The main challenge for small object detection algorithms is to ensure accuracy while pursuing real-time performance. The RT-DETR model performs well in real-time object detection, but performs poorly in small object detection accuracy. In order to compensate for the shortcomings of the RT-DETR model in small object detection, two key improvements are proposed in this study. Firstly, The RT-DETR utilises a Transformer that receives input solely from the final layer of Backbone features. This means that the Transformer's input only receives semantic information from the highest level of abstraction in the Deep Network, and ignores detailed information such as edges, texture or color gradients that are critical to the location of small objects at lower levels of abstraction. Including only deep features can introduce additional background noise. This can have a negative impact on the accuracy of small object detection. To address this issue, we propose the fine-grained path augmentation method. This method helps to locate small objects more accurately by providing detailed information to the deep network. So, the input to the transformer contains both semantic and detailed information. Secondly, In RT-DETR, the decoder takes feature maps of different levels as input after concatenating them with equal weight. However, this operation is not effective in dealing with the complex relationship of multi-scale information captured by feature maps of different sizes. Therefore, we propose an adaptive feature fusion algorithm that assigns learnable parameters to each feature map from different levels. This allows the model to adaptively fuse feature maps from different levels and effectively integrate feature information from different scales. This enhances the model's ability to capture object features at different scales, thereby improving the accuracy of detecting small objects.
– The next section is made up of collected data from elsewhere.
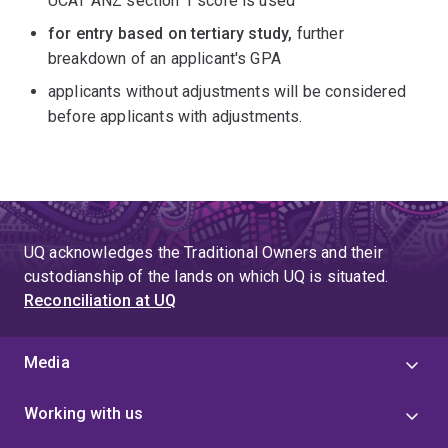
UCAT ANZ section 1 score is used
for entry based on tertiary study,
further
breakdown of an applicant's GPA
applicants without adjustments will be considered
before applicants with adjustments.
UQ acknowledges the Traditional Owners and their
custodianship of the lands on which UQ is situated.
Reconciliation at UQ
Media
Working with us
翻译：小目标检测算法的主要挑战在于在追求实时性能的同时保证检测精度。RT-DETR模型在实时目标检测方面表现优异，但在小目标检测精度方面存在不足。为弥补RT-DETR模型在小目标检测中的缺陷，本研究提出两项关键改进。首先，RT-DETR采用的Transformer仅接收Backbone最后一层特征作为输入，这意味着Transformer输入仅包含深度网络最高抽象级别的语义信息，而忽略了边缘、纹理或颜色梯度等对低层抽象中小目标定位至关重要的细节信息。仅包含深层特征可能引入额外背景噪声，对小目标检测精度产生负面影响。针对此问题，我们提出细粒度路径增强方法，通过向深度网络提供细节信息，更精确地定位小目标，使Transformer输入同时包含语义信息与细节信息。其次，在RT-DETR中，解码器将不同层级特征图以等权重拼接后作为输入，但该操作难以有效处理不同尺寸特征图所捕获的多尺度信息间的复杂关系。因此，我们提出自适应特征融合算法，为来自不同层级的每个特征图分配可学习参数，使模型能够自适应融合不同层级特征图，有效整合不同尺度的特征信息。此举增强了模型捕获不同尺度目标特征的能力，从而提升小目标检测精度。